*WHAT YOU ARE ASKED TO DO*:
Below are the records; give again exactly the line with "Bread & Butter 2011", the line with "Feinschmecker", and each line that lies between them, and nothing besides.
[[ SUPPLIED DATA, beginning ]]
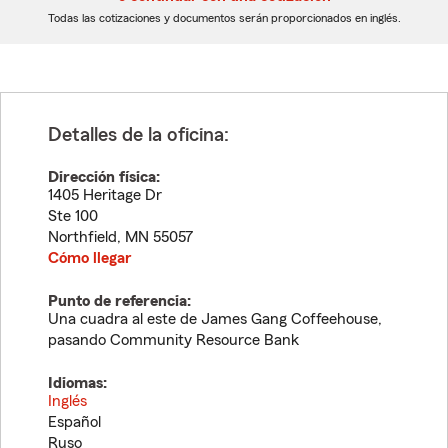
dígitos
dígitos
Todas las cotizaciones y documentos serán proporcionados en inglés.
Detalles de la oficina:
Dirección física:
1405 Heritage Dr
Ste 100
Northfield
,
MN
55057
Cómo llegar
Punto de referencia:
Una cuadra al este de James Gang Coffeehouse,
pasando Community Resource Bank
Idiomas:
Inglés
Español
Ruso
[[ SUPPLIED DATA, end ]]
[[ SUPPLIED DATA, beginning ]]
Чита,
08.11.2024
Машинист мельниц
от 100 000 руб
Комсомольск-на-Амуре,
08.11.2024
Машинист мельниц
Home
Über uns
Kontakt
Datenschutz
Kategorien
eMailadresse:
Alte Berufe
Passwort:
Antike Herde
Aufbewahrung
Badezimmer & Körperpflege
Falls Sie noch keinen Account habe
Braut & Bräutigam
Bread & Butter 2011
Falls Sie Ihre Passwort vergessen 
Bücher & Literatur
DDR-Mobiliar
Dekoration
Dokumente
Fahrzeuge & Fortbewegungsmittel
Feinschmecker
[[ SUPPLIED DATA, end ]]
[[ SUPPLIED DATA, beginning ]]
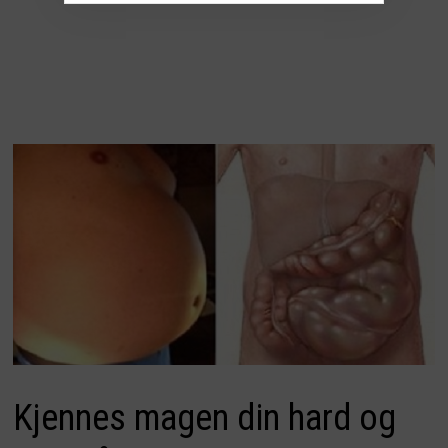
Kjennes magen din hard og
[[ SUPPLIED DATA, end ]]
*EXPECTED ANSWER*:
Bread & Butter 2011
Falls Sie Ihre Passwort vergessen 
Bücher & Literatur
DDR-Mobiliar
Dekoration
Dokumente
Fahrzeuge & Fortbewegungsmittel
Feinschmecker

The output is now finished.